(Dataset entries)
--- START ---

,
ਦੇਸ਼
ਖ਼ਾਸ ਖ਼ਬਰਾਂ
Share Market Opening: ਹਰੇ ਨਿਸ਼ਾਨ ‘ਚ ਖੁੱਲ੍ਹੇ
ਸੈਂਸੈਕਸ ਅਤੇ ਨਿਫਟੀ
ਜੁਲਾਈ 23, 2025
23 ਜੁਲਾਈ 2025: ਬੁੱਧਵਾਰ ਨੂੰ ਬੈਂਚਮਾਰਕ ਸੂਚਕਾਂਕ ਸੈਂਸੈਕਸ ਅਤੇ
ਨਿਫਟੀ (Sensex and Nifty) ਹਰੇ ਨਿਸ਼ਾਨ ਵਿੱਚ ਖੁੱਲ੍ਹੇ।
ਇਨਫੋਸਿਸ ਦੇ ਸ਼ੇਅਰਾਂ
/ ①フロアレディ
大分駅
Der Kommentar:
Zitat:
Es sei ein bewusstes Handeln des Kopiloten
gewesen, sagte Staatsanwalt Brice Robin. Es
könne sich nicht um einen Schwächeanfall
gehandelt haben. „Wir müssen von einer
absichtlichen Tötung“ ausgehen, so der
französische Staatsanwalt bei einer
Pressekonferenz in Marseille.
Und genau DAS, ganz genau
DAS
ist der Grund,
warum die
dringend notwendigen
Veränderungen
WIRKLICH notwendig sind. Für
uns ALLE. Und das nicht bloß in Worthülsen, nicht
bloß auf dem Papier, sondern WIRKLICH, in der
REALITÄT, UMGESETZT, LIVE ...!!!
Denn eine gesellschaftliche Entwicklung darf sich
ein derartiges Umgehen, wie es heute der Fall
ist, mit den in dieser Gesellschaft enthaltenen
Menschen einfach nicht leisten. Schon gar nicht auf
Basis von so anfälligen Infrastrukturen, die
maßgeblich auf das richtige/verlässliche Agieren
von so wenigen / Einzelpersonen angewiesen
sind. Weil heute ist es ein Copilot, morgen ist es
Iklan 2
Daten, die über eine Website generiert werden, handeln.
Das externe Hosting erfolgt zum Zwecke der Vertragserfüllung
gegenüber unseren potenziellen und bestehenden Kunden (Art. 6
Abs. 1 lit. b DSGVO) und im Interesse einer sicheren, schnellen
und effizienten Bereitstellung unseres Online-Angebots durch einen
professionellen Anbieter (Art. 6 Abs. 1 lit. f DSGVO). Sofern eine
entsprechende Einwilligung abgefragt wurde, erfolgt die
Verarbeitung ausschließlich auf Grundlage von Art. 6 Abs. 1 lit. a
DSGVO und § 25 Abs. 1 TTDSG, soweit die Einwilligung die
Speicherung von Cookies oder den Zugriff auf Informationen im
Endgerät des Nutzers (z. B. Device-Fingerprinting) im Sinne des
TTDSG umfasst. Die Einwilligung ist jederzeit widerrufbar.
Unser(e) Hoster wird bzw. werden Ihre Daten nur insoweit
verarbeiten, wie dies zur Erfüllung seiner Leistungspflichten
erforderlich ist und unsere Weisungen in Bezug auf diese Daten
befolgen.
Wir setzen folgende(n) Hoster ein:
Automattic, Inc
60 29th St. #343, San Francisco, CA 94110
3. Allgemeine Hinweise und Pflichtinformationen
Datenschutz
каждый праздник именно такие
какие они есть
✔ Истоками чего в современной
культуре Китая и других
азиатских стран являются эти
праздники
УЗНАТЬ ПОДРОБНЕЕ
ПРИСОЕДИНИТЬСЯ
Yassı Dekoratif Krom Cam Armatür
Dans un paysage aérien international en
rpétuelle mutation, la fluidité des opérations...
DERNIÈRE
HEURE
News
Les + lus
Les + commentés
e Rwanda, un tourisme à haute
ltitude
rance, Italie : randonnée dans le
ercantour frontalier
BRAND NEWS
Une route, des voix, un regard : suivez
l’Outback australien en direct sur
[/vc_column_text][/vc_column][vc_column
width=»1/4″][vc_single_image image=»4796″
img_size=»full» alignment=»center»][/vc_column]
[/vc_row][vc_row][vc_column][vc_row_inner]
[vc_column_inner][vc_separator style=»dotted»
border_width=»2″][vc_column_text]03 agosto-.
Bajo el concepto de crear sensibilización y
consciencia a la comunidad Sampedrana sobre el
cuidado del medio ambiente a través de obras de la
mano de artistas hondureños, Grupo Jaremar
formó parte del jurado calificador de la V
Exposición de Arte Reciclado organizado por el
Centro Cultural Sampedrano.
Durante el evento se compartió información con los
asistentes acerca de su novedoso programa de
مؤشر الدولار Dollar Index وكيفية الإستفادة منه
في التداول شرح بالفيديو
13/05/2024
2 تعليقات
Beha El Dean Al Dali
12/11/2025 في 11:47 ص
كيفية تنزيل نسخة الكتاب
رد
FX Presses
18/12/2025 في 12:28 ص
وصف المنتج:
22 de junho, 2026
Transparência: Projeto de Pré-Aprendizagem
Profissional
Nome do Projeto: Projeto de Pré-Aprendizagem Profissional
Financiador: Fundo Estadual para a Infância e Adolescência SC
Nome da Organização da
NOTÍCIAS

--- END ---

_Task_
Collect each line above holding the string "erfolgt".

_Problem solution_
Das externe Hosting erfolgt zum Zwecke der Vertragserfüllung
entsprechende Einwilligung abgefragt wurde, erfolgt die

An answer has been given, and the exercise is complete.